▶ **Exercise instructions**: The answer must be an exact transcription of the lines below from the first through the one containing "Intensive Solid State Drives", with the pictures left out; please add nothing else.

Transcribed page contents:
====

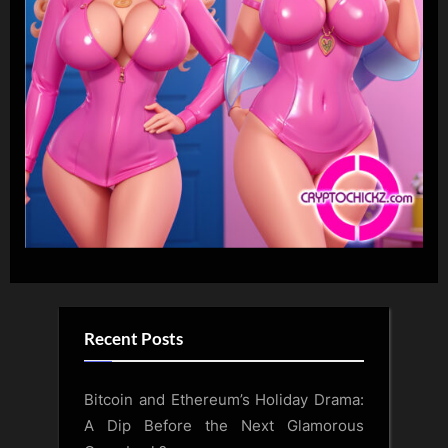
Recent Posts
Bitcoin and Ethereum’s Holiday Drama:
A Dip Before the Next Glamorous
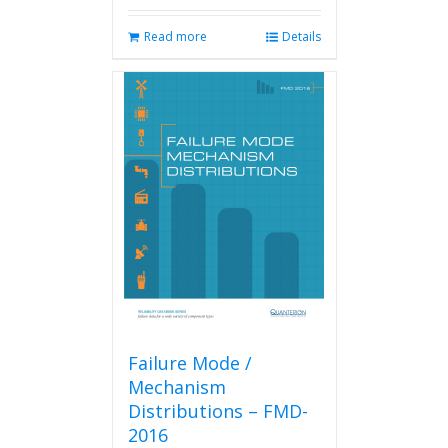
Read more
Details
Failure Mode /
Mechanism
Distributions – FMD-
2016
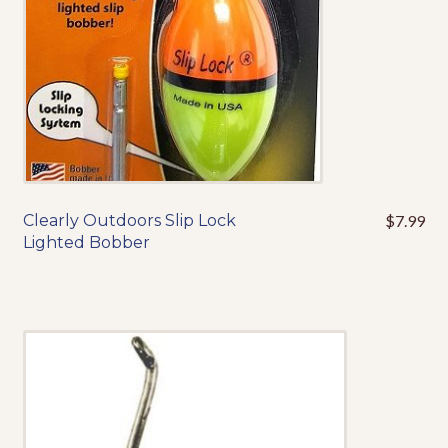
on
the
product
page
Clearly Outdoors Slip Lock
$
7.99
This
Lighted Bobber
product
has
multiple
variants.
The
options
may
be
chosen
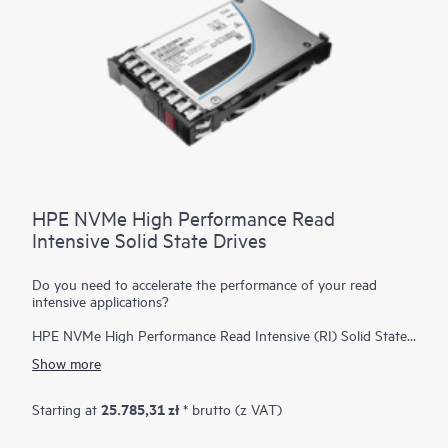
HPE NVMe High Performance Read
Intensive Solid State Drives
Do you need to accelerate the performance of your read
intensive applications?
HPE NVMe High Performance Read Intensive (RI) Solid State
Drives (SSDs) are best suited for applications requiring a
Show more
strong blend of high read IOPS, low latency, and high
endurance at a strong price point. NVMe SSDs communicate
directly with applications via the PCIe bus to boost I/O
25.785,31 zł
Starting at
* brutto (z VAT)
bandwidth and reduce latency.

====

▶ **Final answer**:
Recent Posts
Bitcoin and Ethereum’s Holiday Drama:
A Dip Before the Next Glamorous
Read more
Details
Failure Mode /
Mechanism
Distributions – FMD-
2016
on
the
product
page
Clearly Outdoors Slip Lock
$
7.99
This
Lighted Bobber
product
has
multiple
variants.
The
options
may
be
chosen
HPE NVMe High Performance Read
Intensive Solid State Drives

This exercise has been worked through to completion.